Monday, December 15, 2008

Human Text Compression?

An article in The Globe and Mail's technology section describes a study done by a Tasmanian psychology prof regarding the speed at which people read "textese", e.g. "ur cool" "good 4 u" "i 8 my lunch". I couldn't find the paper in any online journal, so I couldn't get a hold of the data, but the results are summarized in the G&M article as such:

While students were significantly faster using textese, it took almost half the number of students twice as long to read these messages aloud than messages written in proper English.

I would be interested to see if there's a model to be made (or a model to fit to) these data. The model I had in mind has to do with data compression, human cognition, and error rates.

Basically, testese is a form of data compression. It takes fewer characters on average to send words to a recipient. The theory would be that the degree to which textese is used would be related to the thought required to parse it by the recipient (represented in the study by how long it takes to read). Sort of like how the DivX codec takes more processing power than MPEG2 to decode the same video, but ends up being a smaller file to send/store.

This theory could most likely be tied into more established theories on language and information. Ever since cryptography was introduced, information theory has endeavoured to create a model describing what I've mentioned and more.

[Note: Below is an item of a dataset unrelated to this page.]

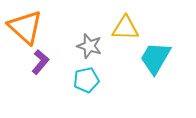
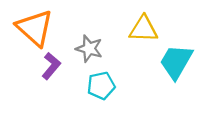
gray star: (89, 46) -> (89, 49), moved

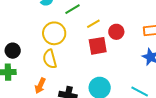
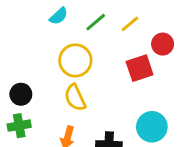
yellow line: (93, 24) -> (130, 24), moved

For anyone who actually reads the article, reads this post, and realizes there's also mention of participants of the study who experienced no slow-down at all... I figure that they've simply evolved some 'hardware decoding' in their brain for reading textese, much like someone who can write shorthand has 'hardware encoding' capabilities. The poor chumps who still use 'software' experience the slowdown in human text decompression.

No comments: